Liquid droplets and solid particles at surfactant solution interfaces

Abstract

We consider the behaviour of liquid droplets at the liquid/vapour interface. We discuss the feasibility of drop entry into the interface in terms of the various interfacial tension in equilibrated systems, noting the thermodynamic constraints on equilibrium tensions; we also note the important possibility of the formation of metastable thin films between drop and interface. Dispersed oil droplets are often effective antifoam agents, and the discussion is extended to a consideration of the rupture of thin liquid films (and foams) by dispersed liquid droplets. Attachment of solid particles to liquid interfaces is determined by the solid wettability, i.e. the contact angle of the liquid interface with the particle. As with liquid droplets, solid particles can bridge and rupture thin liquid films. We analyse this process for symmetrical (gas/liquid/gas and liquid/liquid/liquid) films, which is central to the effects of solid particles on the stability of foams and emulsions. Some preliminary work on the bridging of asymmetrical (liquid/liquid/gas) films is also briefly discussed.
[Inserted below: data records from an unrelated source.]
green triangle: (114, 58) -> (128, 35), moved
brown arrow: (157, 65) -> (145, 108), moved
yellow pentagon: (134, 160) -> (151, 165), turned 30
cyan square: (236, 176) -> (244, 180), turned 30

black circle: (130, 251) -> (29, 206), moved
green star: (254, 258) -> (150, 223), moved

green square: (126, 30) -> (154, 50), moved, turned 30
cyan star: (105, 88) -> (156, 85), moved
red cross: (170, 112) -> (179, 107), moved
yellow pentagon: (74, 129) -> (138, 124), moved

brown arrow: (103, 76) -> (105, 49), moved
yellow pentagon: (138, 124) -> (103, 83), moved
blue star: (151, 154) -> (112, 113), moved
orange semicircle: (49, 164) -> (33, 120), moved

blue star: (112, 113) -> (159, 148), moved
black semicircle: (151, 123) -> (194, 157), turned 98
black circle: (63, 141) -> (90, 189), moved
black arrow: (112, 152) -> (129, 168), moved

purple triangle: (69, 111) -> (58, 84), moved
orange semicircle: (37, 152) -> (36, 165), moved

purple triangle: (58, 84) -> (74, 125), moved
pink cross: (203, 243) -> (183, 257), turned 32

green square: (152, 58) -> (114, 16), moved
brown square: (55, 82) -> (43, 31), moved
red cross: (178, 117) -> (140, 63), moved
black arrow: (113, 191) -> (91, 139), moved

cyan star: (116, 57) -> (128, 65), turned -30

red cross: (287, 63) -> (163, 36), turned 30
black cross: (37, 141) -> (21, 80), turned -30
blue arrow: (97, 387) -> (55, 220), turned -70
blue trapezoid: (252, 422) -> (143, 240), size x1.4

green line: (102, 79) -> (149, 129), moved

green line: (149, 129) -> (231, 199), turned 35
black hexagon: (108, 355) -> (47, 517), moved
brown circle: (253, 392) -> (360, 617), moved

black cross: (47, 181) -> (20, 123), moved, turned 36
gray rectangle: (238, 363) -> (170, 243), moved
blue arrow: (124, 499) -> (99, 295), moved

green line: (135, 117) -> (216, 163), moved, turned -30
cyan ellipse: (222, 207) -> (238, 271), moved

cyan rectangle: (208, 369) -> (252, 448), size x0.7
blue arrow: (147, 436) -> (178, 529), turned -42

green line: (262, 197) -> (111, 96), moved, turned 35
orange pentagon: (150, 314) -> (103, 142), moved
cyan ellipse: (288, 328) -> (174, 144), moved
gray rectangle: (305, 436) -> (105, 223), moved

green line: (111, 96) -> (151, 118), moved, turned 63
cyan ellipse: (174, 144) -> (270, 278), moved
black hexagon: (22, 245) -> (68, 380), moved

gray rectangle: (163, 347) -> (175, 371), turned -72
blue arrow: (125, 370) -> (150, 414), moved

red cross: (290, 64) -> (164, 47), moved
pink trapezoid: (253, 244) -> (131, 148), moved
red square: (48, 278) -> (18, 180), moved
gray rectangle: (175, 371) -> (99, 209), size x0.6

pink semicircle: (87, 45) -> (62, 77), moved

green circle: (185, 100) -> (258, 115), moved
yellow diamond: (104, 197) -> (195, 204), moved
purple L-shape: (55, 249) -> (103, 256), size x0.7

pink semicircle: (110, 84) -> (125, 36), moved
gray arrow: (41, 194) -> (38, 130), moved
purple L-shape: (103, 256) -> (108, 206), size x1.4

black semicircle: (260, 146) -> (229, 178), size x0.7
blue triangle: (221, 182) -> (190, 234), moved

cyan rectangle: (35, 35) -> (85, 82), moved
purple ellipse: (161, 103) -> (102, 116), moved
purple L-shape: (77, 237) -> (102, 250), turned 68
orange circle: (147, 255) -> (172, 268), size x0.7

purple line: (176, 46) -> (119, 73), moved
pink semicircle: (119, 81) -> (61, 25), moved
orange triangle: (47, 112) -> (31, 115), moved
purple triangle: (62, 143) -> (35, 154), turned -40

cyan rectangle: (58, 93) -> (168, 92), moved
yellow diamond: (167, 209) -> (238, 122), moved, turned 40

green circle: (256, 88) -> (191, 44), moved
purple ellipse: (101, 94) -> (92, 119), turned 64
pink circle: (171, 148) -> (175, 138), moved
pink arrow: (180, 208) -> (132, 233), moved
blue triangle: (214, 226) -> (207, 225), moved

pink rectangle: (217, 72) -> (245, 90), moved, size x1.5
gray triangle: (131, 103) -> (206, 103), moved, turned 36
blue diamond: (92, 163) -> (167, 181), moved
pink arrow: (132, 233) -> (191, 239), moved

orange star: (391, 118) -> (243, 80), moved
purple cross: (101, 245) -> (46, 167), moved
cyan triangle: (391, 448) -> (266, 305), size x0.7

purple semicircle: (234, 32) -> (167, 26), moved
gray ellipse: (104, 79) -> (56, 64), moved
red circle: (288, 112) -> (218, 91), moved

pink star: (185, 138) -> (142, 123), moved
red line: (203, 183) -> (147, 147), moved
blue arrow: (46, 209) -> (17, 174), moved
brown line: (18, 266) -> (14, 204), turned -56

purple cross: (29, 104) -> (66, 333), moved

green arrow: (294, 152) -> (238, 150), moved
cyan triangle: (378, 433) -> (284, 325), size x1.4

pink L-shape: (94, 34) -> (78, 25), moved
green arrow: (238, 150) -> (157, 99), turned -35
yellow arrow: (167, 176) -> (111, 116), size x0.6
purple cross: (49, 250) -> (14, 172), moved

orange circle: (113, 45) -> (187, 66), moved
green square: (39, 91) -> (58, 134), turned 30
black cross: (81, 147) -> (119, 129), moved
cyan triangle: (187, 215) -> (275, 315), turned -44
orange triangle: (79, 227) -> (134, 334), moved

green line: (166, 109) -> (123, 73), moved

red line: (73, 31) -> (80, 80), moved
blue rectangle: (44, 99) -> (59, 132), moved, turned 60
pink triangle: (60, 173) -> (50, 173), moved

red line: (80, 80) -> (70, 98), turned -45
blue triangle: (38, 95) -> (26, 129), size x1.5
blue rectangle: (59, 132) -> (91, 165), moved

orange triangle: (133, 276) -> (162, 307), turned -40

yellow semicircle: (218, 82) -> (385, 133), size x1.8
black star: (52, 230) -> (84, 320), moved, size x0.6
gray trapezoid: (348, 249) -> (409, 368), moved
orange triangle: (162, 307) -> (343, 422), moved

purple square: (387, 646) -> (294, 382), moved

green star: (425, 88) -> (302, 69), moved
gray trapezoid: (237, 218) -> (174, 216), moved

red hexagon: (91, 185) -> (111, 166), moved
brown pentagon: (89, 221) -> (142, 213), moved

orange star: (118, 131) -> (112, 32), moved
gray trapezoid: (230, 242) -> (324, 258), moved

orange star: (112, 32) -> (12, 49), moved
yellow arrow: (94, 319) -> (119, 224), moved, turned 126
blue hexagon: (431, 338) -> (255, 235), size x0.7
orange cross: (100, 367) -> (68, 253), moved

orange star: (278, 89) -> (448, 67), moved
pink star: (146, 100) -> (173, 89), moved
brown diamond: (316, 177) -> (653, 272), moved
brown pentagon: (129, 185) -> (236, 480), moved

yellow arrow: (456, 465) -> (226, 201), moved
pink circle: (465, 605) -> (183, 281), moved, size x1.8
A recent method for the direct determination of the contact angle of a liquid interface with small (diameter ⩽3 µm say) monodisperse spherical particles is explained and it is shown how this method can be extended to the measurement of line tensions of solid/liquid/gas contact lines. We point to important effects on particle wettability at interfaces (wetting transitions) which could result from the existence of high line tensions.